Ripping the faces off ATMs and injecting them with malware is great fun, sure, but not so much when you get caught by a security guard and tossed in jail. For these reasons and more, many cyber criminals are turning to a less than hands-on approach.
In its latest cyber threat report, Trend Micro’s researchers highlight the growing number of network-based attacks targeting ATMs; what the multinational security software company dubs a “shift in the malware landscape.” These attacks, which can cause ATMs to spit out tens of thousands of dollars, differ from skimmers, fake keypads, and malware injected on site, in the way that they require no physical interaction with the machine.
Criminals further benefit from remote attacks because virtually any ATM is a target, whereas physical tampering typically requires privacy—accessing the machine at night, in a dark alley or corner, somewhere concealed from potential onlookers and cops. A remote attack doesn’t need to carried out in the dark of night; a cash mule can approach any ATM and, without close inspection, appear to be engaged in legitimate ATM activity.
In evaluating how ATM malware has evolved, giving criminals today the ability to essentially produce cash whenever and wherever they want, Trend Micro partnered with Europol’s European Cybercrime Center (EC3) to pick apart some of these newer, stealthier techniques. As a prominent example, the researchers pointed to the Ripper malware attacks of yesteryear, in which 12.29 million baht (about $346,000 USD) was stolen from 21 ATMs in Thailand. Ultimately, around 10,000 ATMs were ultimately found vulnerable to the Ripper virus.
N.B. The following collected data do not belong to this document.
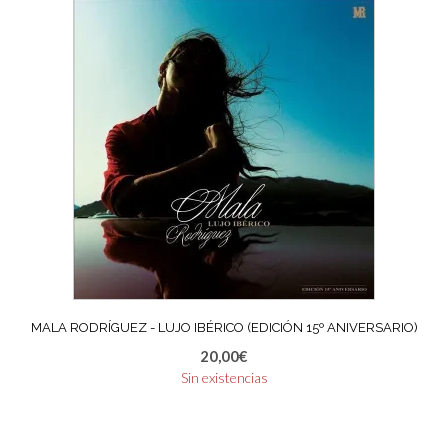
MALA RODRÍGUEZ ‎- LUJO IBÉRICO (EDICIÓN 15º ANIVERSARIO)
20,00
€
Sin existencias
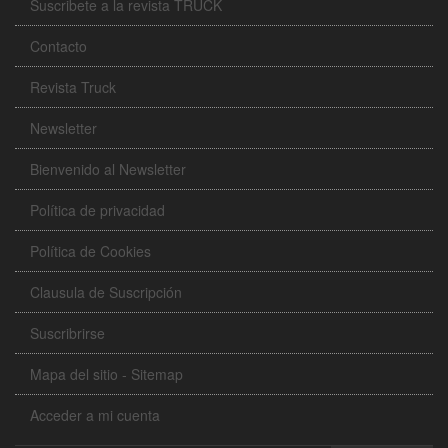
Suscribete a la revista TRUCK
Contacto
Revista Truck
Newsletter
Bienvenido al Newsletter
Política de privacidad
Política de Cookies
Clausula de Suscripción
Suscribrirse
Mapa del sitio - Sitemap
Acceder a mi cuenta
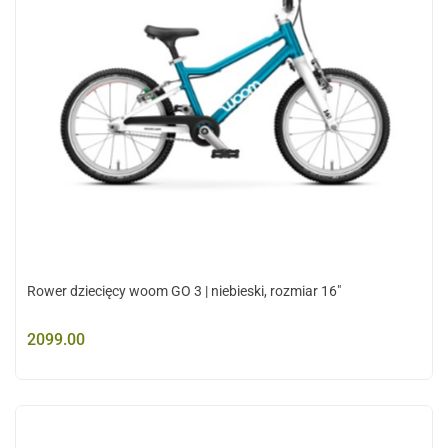
Rower dziecięcy woom GO 3 | niebieski, rozmiar 16"
2099.00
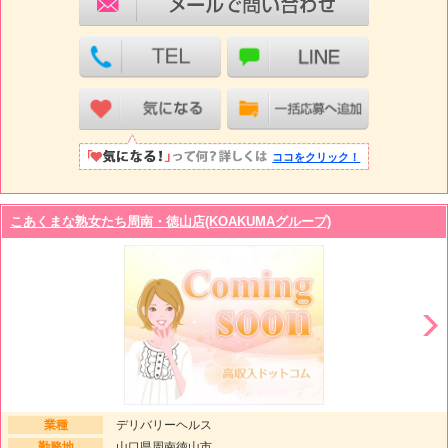
ココをクリック！
こあくまな熟女たち周南・徳山店(KOAKUMAグループ)
業種
デリバリーヘルス
勤務地
山口県周南徳山市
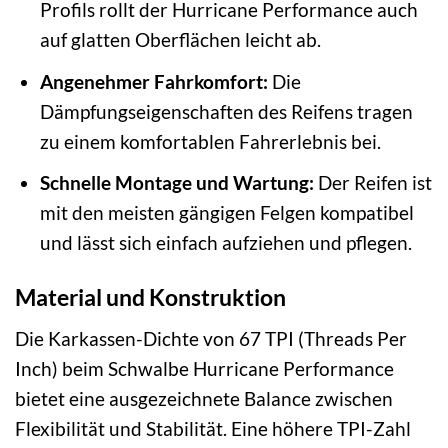
Profils rollt der Hurricane Performance auch
auf glatten Oberflächen leicht ab.
Angenehmer Fahrkomfort:
Die
Dämpfungseigenschaften des Reifens tragen
zu einem komfortablen Fahrerlebnis bei.
Schnelle Montage und Wartung:
Der Reifen ist
mit den meisten gängigen Felgen kompatibel
und lässt sich einfach aufziehen und pflegen.
Material und Konstruktion
Die Karkassen-Dichte von 67 TPI (Threads Per
Inch) beim Schwalbe Hurricane Performance
bietet eine ausgezeichnete Balance zwischen
Flexibilität und Stabilität. Eine höhere TPI-Zahl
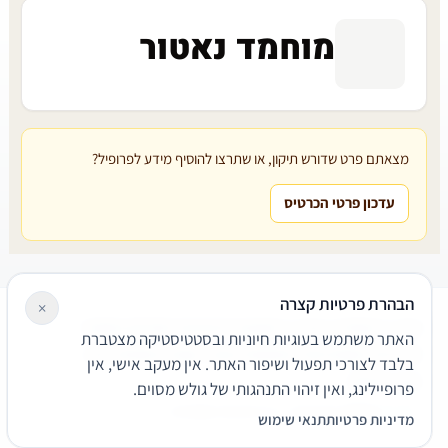
מוחמד נאטור
מצאתם פרט שדורש תיקון, או שתרצו להוסיף מידע לפרופיל?
עדכון פרטי הכרטיס
הבהרת פרטיות קצרה
×
עורכי דין
משרדי עורכי דין
קטגוריות
מאמרים
מילון משפטי
האתר משתמש בעוגיות חיוניות ובסטטיסטיקה מצטברת
שירותים משפטיים
דרושים
אודות
צור קשר
נגישות
פרטיות
בלבד לצורכי תפעול ושיפור האתר. אין מעקב אישי, אין
תנאי שימוש
פרופיילינג, ואין זיהוי התנהגותי של גולש מסוים.
© 2026 הפירמה. כל הזכויות שמורות.
מדיניות פרטיות
תנאי שימוש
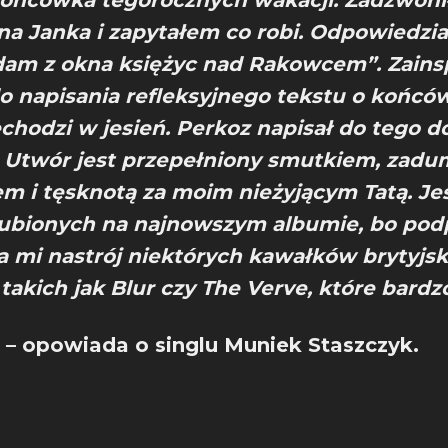
końcówka tegorocznych wakacji. Zadzwon
a Janka i zapytałem co robi. Odpowiedzia
ądam z okna księżyc nad Rakowcem”. Zains
o napisania refleksyjnego tekstu o końców
echodzi w jesień. Perkoz napisał do tego d
 Utwór jest przepełniony smutkiem, zadu
em i tęsknotą za moim nieżyjącym Tatą. Je
lubionych na najnowszym albumie, bo po
 mi nastrój niektórych kawałków brytyjsk
, takich jak Blur czy The Verve, które bardzo
– opowiada o singlu Muniek Staszczyk.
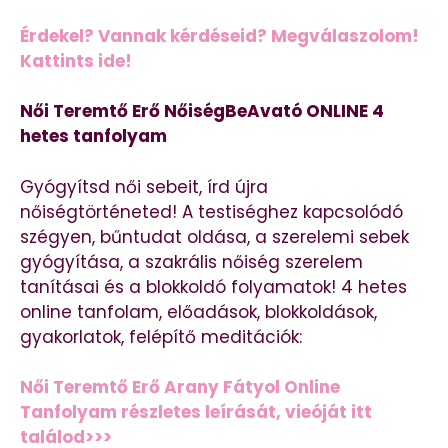
Érdekel? Vannak kérdéseid? Megválaszolom!
Kattints ide!
Női Teremtő Erő NőiségBeAvató ONLINE 4
hetes tanfolyam
Gyógyítsd női sebeit, írd újra
nőiségtörténeted! A testiséghez kapcsolódó
szégyen, bűntudat oldása, a szerelemi sebek
gyógyítása, a szakrális nőiség szerelem
tanításai és a blokkoldó folyamatok! 4 hetes
online tanfolam, előadások, blokkoldások,
gyakorlatok, felépítő meditációk:
Női Teremtő Erő Arany Fátyol Online
Tanfolyam részletes leírását, vieóját itt
találod>>>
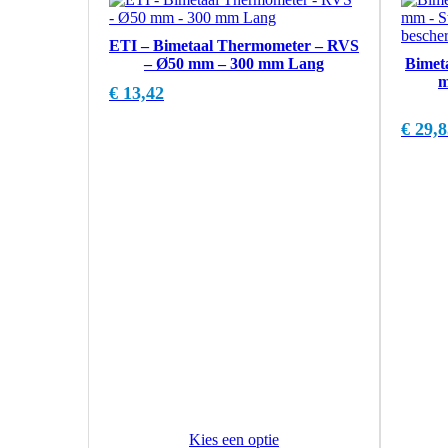
ETI – Bimetaal Thermometer – RVS
– Ø50 mm – 300 mm Lang
Bimet
m
€
13,42
€
29,8
Kies een optie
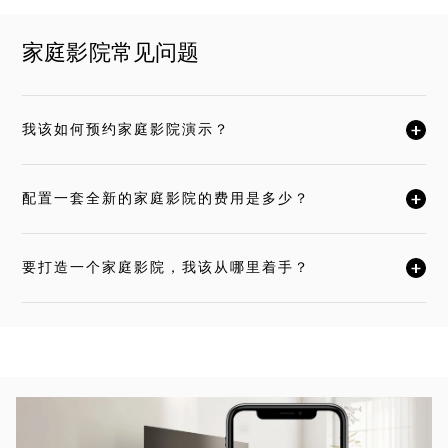
家庭影院常见问题
我该如何预约家庭影院演示？
单击展开此描述，详细阅读
配置一套全新的家庭影院的费用是多少？
单击展开此描述，详细阅读
要打造一个家庭影院，我该从哪里着手？
单击展开此描述，详细阅读
活动图片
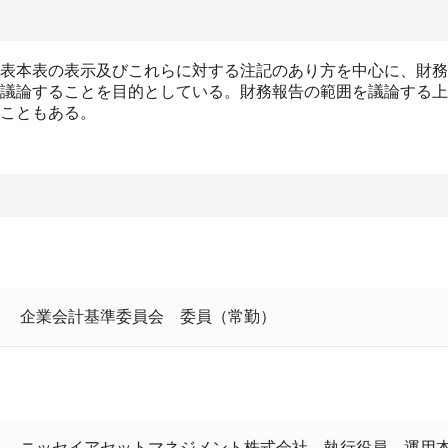
表本表の表示及びこれらに対する注記のあり方を中心に、財務
議論することを目的としている。財務報告の範囲を議論する上
こともある。
企業会計基準委員会 委員（常勤）
ニッセイアセットマネジメント株式会社 執行役員 運用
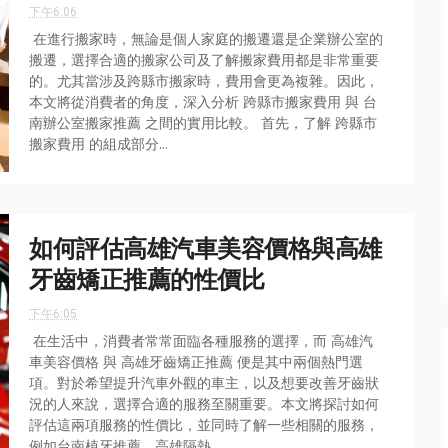
下午6:06
在進行搬家時，無論是個人家庭的搬遷還是企業辦公室的
搬遷，選擇合適的搬家公司及了解搬家費用都是非常重要
的。尤其當涉及跨縣市搬家時，費用會更為複雜。因此，
本文將從消費者的角度，深入分析 跨縣市搬家費用 與 台
南辦公室搬家推薦 之間的實用比較。 首先，了解 跨縣市
搬家費用 的組成部分...
如何評估高雄汽車美容價格與高雄
牙齒矯正推薦的性價比
下午6:05
在生活中，消費者常常面臨各種服務的選擇，而 高雄汽
車美容價格 與 高雄牙齒矯正推薦 便是其中兩個熱門選
項。對於希望提升汽車外觀的車主，以及想要改善牙齒狀
況的人來說，選擇合適的服務至關重要。本文將探討如何
評估這兩項服務的性價比，並同時了解一些相關的服務，
例如台南植牙推薦、高雄隔熱...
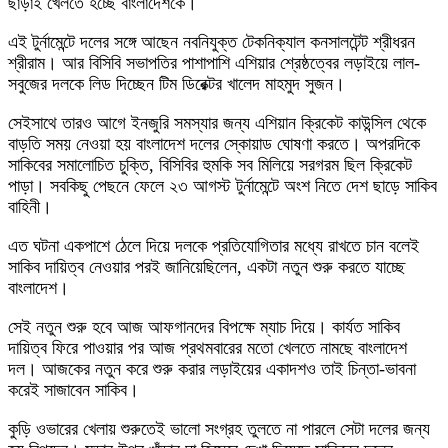
ছাড়াই খেলতে হচ্ছে বাংলাদেশকে।
এই টুর্নামেন্টে দলের সঙ্গে আছেন নবনিযুক্ত টেকনিক্যাল কনসালটেন্ট শ্রীধরন
শ্রীরাম। আর বিসিবি সভাপতির পাশাপাশি এশিয়ার শ্রেষ্ঠত্বের লড়াইয়ে লাল-
সবুজের দলকে লিড দিচ্ছেন টিম ডিরেক্টর খালেদ মাহমুদ সুজন।
সেইসাথে তারও আগে ইনজুরি সমস্যার জন্য এশিয়ান ক্রিকেট কাউন্সিল থেকে
বাড়তি সময় নেওয়া হয় বাংলাদেশ দলের স্কোয়াড ঘোষণা করতে। অপরদিকে
সাকিবের সমালোচিত চুক্তি, বিসিবির হুমকি সব মিলিয়ে সরগরম ছিল ক্রিকেট
পাড়া। সবকিছু পেছনে ফেলে ২৩ আগস্ট টুর্নামেন্টে অংশ নিতে দেশ ছাড়ে সাকিব
বাহিনী।
এত ঘটনা একপাশে ঠেলে দিয়ে দলকে প্রতিযোগিতার মধ্যে রাখতে চান বলেই
সাকিব দায়িত্ব নেওয়ার পরই জানিয়েছিলেন, একটা নতুন শুরু করতে যাচ্ছে
বাংলাদেশ।
সেই নতুন শুরু হবে আজ আফগানদের বিপক্ষে ম্যাচ দিয়ে। কার্যত সাকিব
দায়িত্ব ফিরে পাওয়ার পর আজ প্রথমবারের মতো খেলতে নামছে বাংলাদেশ
দল। আজকের নতুন করে শুরু করার লড়াইয়ের একাদশও তাই চিন্তা-ভাবনা
করেই সাজাবেন সাকিব।
কুড়ি ওভারের খেলায় শুরুতেই ভালো সংগ্রহ তুলতে না পারলে সেটা দলের জন্য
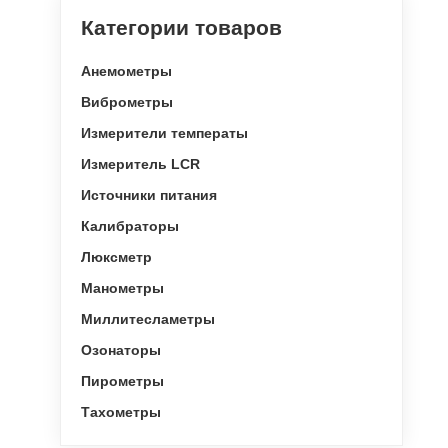
Категории товаров
Анемометры
Виброметры
Измерители температы
Измеритель LCR
Источники питания
Калибраторы
Люксметр
Манометры
Миллитесламетры
Озонаторы
Пирометры
Тахометры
As Trend Micro notes, network-based attacks aren’t as easy to pull off and, of course, hacking remotely carries inherent risks; obfuscating one’s identity online may not be as simple as, say, slipping on a pair of gloves and a mask. The process of invading a bank, too, is itself fairly complex. Employees are a common vector; human beings being notably unreliable, the weakest link typically in any company’s security.
Phishing emails containing malicious executables are the preferred method for capturing a bank employee’s credentials. Once the hackers gain access, they can move laterally through the bank’s network to gain control over the ATMs. “Some malware families even have self-deleting capabilities, effectively dissolving most traces of the criminal activity,” Trend Micro notes.
Another prominent example is the July 2016 attack on First Commerce Bank. Roughly the equivalent of $2.4 million USD was stolen from 22 branches in Taiwan. The hackers never touched the machines.
The attack was incredibly sophisticated: It began at the bank’s London branch. The hackers used the bank’s voice recording system to steal the domain administrator’s credentials; used those credentials to hack the company’s VPN, bypassing firewall ports to gain access to the Taiwan branch’s network; and once inside, they located the system for updating ATM software. Using a fake update package, the hackers then enabled telnet service on the machines, which allowed them to uploaded various programs for testing the ATMs and eventually force an unauthorized withdrawal.
Meanwhile, cash mules stood by, communicating with the hackers over an encrypted chat and reporting the results of the tests. Once the machines spit out the cash, the mules gathered it up and moved on to the next machine. “In the meantime, the remote hackers wiped the malicious programs off the victimized ATM and logged off,” the researchers said.
“It could be that these are regular criminal groups that already had access to the bank’s network and eventually realized that they could hop onto the ATM network,” the report states. “In Ripper’s case, though, it shows that some of these criminals are specifically looking for the ATM network as a target and not stumbling upon it by mere chance. These gangs have both the inclination and the technical knowledge to target these machines over any other resources of the targeted bank.”
“While network attacks have not been reported in bigger regions such as the United States and Canada,” the researchers add, “we believe this to be a new tendency that is probably going to consolidate in 2017 and beyond.”